[REQUIRED WORK]:
When a line in the records contains the string "Functional", copy that line.

[DATASET ENTRIES]:
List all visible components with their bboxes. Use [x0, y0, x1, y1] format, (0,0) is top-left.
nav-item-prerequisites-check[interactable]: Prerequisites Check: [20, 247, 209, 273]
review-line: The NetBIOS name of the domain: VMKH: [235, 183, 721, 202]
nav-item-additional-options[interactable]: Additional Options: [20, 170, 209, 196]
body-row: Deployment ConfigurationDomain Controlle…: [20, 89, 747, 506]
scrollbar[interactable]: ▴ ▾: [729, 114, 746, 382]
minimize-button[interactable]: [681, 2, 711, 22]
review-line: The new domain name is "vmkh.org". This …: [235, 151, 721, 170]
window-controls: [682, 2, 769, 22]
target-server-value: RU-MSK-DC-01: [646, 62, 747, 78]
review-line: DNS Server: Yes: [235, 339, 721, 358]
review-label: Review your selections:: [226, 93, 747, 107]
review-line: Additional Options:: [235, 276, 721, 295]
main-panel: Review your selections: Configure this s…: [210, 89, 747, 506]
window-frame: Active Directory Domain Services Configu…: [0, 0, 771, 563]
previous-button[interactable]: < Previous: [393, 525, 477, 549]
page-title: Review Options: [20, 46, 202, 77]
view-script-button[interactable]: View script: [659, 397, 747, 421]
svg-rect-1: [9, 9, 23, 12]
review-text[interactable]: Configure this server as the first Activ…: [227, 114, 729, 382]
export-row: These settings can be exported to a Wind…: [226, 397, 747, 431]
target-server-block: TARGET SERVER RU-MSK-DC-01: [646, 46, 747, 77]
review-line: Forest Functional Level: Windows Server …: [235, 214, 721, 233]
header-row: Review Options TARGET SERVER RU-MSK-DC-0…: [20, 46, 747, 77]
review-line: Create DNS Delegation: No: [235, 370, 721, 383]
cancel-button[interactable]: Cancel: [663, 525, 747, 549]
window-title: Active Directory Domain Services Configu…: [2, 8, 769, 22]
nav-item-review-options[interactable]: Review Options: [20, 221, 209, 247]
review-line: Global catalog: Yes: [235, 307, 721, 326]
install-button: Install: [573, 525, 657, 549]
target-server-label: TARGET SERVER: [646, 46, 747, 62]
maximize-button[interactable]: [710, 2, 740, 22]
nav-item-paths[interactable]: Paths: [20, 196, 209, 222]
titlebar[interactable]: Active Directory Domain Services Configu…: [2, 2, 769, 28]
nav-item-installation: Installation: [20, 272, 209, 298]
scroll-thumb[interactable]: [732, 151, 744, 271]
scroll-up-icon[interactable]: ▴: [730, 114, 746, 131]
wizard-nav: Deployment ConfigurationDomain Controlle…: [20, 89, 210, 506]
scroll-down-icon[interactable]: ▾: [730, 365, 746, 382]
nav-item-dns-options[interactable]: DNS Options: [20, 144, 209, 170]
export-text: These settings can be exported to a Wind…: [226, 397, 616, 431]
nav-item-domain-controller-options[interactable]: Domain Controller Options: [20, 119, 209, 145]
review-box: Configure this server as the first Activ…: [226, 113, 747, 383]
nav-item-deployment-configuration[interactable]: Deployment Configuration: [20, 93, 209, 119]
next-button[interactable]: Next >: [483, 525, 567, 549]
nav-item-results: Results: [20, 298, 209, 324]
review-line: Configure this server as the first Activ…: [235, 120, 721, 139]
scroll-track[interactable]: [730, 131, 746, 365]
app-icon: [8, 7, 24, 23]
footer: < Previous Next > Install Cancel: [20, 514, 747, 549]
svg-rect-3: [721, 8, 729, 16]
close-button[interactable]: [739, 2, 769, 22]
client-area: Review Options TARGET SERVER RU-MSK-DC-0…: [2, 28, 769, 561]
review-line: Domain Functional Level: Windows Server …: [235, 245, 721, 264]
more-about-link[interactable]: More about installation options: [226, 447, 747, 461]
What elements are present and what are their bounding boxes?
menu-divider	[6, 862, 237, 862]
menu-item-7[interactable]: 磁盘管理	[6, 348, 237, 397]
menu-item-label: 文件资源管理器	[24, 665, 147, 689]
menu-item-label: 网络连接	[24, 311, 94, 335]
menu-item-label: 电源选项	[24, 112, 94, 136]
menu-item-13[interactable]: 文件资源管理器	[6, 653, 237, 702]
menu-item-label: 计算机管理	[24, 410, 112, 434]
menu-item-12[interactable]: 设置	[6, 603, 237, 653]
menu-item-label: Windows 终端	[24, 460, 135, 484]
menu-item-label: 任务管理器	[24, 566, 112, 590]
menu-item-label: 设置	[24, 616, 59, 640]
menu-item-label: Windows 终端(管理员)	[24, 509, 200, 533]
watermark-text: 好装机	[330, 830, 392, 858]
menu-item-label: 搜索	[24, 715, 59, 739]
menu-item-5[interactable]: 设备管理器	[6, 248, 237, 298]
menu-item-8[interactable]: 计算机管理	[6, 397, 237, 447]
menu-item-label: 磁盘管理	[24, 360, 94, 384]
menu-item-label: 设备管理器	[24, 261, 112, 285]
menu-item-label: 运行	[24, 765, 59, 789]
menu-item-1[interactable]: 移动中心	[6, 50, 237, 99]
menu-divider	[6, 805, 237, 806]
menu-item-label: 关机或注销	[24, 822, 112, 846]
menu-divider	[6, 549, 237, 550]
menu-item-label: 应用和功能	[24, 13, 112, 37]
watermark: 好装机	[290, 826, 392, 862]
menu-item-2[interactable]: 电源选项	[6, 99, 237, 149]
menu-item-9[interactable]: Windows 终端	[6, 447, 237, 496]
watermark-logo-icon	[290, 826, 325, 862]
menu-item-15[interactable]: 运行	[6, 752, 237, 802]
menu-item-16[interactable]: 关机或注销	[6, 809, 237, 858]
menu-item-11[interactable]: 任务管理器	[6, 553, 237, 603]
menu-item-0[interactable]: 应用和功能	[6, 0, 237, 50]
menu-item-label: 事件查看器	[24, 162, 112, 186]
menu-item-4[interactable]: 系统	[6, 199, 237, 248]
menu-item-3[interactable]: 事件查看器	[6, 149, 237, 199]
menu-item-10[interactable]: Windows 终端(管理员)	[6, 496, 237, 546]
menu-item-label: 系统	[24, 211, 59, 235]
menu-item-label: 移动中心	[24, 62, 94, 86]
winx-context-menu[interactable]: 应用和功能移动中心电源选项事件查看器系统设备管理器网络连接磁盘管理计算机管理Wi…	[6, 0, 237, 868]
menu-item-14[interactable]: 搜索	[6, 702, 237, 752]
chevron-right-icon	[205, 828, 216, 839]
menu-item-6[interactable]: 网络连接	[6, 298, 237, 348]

[RESPONSE FOR THIS EXERCISE]:
review-line: Forest Functional Level: Windows Server …: [235, 214, 721, 233]
review-line: Domain Functional Level: Windows Server …: [235, 245, 721, 264]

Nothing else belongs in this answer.